▶ **WORK TO COMPLETE**
Each line of the data below should be restated exactly, with images left out.

▶ **GIVEN RECORDS**
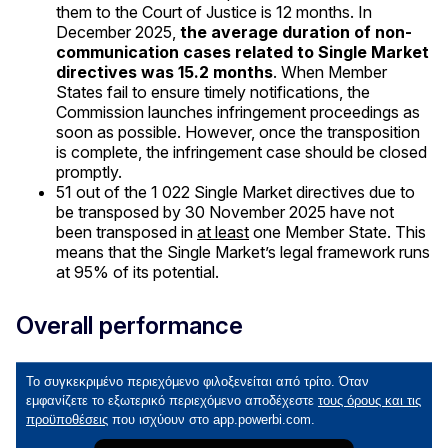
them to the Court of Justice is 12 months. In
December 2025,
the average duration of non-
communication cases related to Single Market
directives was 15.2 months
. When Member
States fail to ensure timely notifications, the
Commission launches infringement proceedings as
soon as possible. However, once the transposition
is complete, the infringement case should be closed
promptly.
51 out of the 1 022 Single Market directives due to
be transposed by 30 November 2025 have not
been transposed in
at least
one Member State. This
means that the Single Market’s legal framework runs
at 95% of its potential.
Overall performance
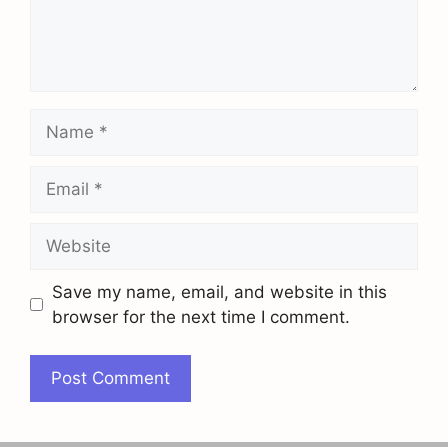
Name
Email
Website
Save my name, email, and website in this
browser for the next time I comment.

▶ **SOLVED EXERCISE**
them to the Court of Justice is 12 months. In
December 2025,
the average duration of non-
communication cases related to Single Market
directives was 15.2 months
. When Member
States fail to ensure timely notifications, the
Commission launches infringement proceedings as
soon as possible. However, once the transposition
is complete, the infringement case should be closed
promptly.
51 out of the 1 022 Single Market directives due to
be transposed by 30 November 2025 have not
been transposed in
at least
one Member State. This
means that the Single Market’s legal framework runs
at 95% of its potential.
Overall performance
Name
Email
Website
Save my name, email, and website in this
browser for the next time I comment.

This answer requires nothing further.